### TASK DIRECTIONS
All lines holding the word "jaar" in the listing below need to be copied.

### EXTRACTED RECORDS
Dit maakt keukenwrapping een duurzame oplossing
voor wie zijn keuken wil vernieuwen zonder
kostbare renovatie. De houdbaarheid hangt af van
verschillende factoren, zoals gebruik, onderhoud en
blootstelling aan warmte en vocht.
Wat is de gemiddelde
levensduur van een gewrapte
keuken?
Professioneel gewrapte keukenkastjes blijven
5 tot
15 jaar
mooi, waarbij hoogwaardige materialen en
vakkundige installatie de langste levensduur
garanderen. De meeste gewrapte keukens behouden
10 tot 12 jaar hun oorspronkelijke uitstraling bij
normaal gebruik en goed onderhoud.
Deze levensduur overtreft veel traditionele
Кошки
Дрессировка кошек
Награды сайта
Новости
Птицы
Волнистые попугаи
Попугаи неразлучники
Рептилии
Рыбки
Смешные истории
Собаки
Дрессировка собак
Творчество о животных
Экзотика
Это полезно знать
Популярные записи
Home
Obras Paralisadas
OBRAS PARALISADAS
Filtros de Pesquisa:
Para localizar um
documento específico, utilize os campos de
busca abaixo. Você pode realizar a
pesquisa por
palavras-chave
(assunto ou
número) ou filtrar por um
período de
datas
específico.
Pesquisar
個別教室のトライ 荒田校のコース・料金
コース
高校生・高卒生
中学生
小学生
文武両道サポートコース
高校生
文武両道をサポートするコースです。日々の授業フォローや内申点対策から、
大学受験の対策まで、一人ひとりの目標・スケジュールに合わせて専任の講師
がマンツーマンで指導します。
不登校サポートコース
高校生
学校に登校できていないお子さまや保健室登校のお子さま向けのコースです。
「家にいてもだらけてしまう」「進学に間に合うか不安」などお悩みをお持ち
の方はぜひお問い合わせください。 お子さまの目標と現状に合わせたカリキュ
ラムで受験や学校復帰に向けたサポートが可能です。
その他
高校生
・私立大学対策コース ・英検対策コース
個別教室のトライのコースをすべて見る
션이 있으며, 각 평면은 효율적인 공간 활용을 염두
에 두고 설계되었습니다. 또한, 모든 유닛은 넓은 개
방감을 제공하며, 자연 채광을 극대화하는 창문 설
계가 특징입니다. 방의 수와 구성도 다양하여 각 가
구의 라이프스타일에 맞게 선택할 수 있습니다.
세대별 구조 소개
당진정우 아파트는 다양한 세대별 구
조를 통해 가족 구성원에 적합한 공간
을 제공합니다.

* * *

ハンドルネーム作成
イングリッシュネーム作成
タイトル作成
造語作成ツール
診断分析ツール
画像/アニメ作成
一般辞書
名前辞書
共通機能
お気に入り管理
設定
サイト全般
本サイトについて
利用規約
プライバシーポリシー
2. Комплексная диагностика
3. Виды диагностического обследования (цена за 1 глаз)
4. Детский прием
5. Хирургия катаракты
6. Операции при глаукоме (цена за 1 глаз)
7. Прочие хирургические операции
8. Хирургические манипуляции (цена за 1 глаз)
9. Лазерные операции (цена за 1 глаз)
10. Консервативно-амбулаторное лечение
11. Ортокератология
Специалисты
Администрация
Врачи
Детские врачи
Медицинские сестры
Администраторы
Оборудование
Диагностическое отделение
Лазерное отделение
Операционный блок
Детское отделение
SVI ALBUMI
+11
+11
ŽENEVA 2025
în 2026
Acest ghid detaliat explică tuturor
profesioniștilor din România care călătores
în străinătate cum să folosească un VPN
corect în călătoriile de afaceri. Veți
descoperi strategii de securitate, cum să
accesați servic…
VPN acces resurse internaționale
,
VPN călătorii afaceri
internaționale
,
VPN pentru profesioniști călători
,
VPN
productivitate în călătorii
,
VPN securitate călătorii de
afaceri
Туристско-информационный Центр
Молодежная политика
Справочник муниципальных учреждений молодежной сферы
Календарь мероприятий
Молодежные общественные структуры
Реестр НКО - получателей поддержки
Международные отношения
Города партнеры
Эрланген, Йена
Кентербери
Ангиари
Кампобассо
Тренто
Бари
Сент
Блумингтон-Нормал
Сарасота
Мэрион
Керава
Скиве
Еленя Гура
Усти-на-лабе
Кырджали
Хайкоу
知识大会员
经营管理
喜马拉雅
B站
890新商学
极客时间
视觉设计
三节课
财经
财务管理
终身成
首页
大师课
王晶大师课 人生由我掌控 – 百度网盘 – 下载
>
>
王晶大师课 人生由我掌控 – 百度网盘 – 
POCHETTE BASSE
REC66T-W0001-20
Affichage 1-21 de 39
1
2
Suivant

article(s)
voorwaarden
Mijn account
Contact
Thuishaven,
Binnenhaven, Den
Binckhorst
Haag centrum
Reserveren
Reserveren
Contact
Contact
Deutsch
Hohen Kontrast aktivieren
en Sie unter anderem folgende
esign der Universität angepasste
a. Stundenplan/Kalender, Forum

==

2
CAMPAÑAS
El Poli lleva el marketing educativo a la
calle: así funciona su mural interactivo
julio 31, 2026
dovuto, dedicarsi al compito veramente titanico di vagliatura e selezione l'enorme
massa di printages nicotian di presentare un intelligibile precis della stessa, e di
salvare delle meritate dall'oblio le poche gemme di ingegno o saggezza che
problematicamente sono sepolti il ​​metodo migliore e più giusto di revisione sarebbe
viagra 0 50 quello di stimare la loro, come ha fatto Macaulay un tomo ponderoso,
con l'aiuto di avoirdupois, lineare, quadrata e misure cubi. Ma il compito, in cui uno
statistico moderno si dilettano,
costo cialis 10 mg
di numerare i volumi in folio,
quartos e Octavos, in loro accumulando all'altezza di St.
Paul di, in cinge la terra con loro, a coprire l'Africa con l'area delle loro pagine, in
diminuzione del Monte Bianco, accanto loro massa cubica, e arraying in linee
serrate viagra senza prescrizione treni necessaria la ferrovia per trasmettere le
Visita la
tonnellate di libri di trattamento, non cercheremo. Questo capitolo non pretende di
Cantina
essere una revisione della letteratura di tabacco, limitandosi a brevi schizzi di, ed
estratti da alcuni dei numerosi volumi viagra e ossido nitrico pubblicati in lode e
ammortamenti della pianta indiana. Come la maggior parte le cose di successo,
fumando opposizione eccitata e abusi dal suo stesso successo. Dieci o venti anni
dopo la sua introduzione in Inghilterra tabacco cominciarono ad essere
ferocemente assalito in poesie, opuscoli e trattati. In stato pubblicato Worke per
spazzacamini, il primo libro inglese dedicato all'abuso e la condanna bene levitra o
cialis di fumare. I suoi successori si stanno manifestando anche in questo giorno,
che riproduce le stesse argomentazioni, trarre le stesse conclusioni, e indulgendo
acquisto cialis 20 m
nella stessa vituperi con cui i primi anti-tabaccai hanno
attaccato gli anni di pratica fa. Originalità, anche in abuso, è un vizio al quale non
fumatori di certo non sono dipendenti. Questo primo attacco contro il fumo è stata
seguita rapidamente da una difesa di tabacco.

### YOUR RESPONSE
15 jaar
10 tot 12 jaar hun oorspronkelijke uitstraling bij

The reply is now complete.